Die Lebensumstände im von Krieg und Armut geplagten Somalia seien allerdings strafmildernd für die nicht vorbestraften Angeklagten zu werten, so die Staatsanwältin. In welchem Umfang dies jeweils gelte, machte sie jedoch nicht deutlich. Darüber hinaus spricht das von ihr geforderte Strafmaß für die Jugendlichen ihren eigenen Ausführungen Hohn. Entsetzen bei den Verteidigern und einigen Zuschauern löste ihre Begründung aus, warum die Jugendlichen nach Jugendrecht besonders lange Freiheitsstrafen, zwischen vier und fünfeinhalb Jahren, erhalten sollen: Bei ihnen seien noch »Entwicklungskräfte« wirksam und eine »Nachreife« möglich. Die Staatsanwältin begründete ihre Strafforderung mit dem »erheb­lichen Erziehungsdefizit« der jungen Männer wegen des Mangels an Bildung und ihrer schweren Kindheit in Somalia. Um »erzieherische Wirkung« zu haben, müsse die Strafe daher erheblich sein, so die Staatsanwältin. Rainer Pohlen, Verteidiger des jüngsten Angeklagten, bezeichnete diese Argumentation als »beschämend« und kam zu dem Schluss: »Diejenigen, die in schlechten Verhältnissen aufwachsen, sollen besonders hart bestraft werden.« Der Verteidiger Andreas Beuth sagte, eine solche Begründung habe er in seiner langen Tätigkeit noch nie gehört.

Verteidiger und Beobachter des Prozesses bemängeln, dass den Angeklagten immer wieder ihre Herkunft zum Nachteil gereicht. Dopke verwies in ihrer Begründung auch auf Beschlüsse des Hanseatischen Oberlandesgerichts, das sich mit Haftprüfungen der Jugendlichen zu befassen hatte: Bloße »Erziehungsmaßregeln« genügten angesichts der Defizite und des schwerwiegenden Verbrechens nicht, habe es geheißen. Das Hanseatische Oberlandesgericht hatte zudem in einem Beschluss zur Haftbeschwerde des – nach Ansicht des Gerichts – jüngsten Angeklagten Ende Dezember erläutert: Im Vergleich zu seinem Leben in Freiheit in Somalia gehe es ihm nicht wesentlich schlechter.
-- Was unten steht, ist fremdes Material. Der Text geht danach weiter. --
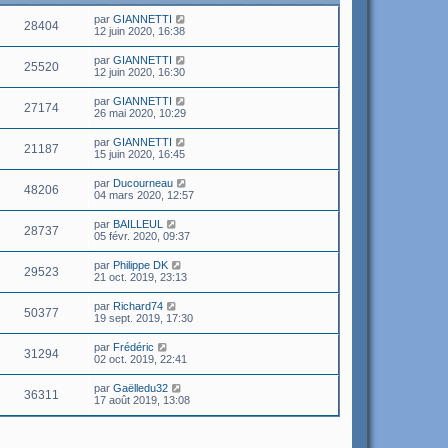
par
GIANNETTI
28404
12 juin 2020, 16:38
par
GIANNETTI
25520
12 juin 2020, 16:30
par
GIANNETTI
27174
26 mai 2020, 10:29
par
GIANNETTI
21187
15 juin 2020, 16:45
par
Ducourneau
48206
04 mars 2020, 12:57
par
BAILLEUL
28737
05 févr. 2020, 09:37
par
Philippe DK
29523
21 oct. 2019, 23:13
par
Richard74
50377
19 sept. 2019, 17:30
par
Frédéric
31294
02 oct. 2019, 22:41
par
Gaëlledu32
36311
17 août 2019, 13:08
In Somalia habe er nicht immer zwei Mahlzeiten am Tag einnehmen können, während er in der Jugenduntersuchungshaftanstalt Hahnöfersand durchgehend verpflegt und ärztlich betreut werde.
»Sehr bedenklich, gelinde gesagt«, sei diese Argumentation, so ein Verteidiger am Rande der Verhandlung, zumal es bei diesem Antrag lediglich darum gegangen sei, die im Vergleich zu anderen Jugendlichen lange Untersuchungshaft zu beenden, eine Jugendwohnung zu beziehen und weiter an dem Prozess teilzunehmen – und eben nicht darum, nach Somalia zu reisen.
Im Februar folgen die Plädoyers der 20 Pflichtverteidiger; das Urteil soll spätestens im März gesprochen werden.